▶ [What to produce]
When you restate the entries that follow, keep every word exactly and drop the pictures.

▶ [Records to use]
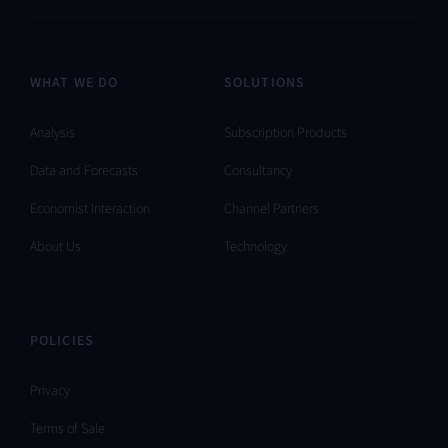
WHAT WE DO
SOLUTIONS
Analysis
Subscription Products
Data and Forecasts
Consultancy
Economist Interaction
Channel Partners
About Us
Technology
POLICIES
Privacy
Terms of Sale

▶ [Answer to this exercise]
WHAT WE DO
SOLUTIONS
Analysis
Subscription Products
Data and Forecasts
Consultancy
Economist Interaction
Channel Partners
About Us
Technology
POLICIES
Privacy
Terms of Sale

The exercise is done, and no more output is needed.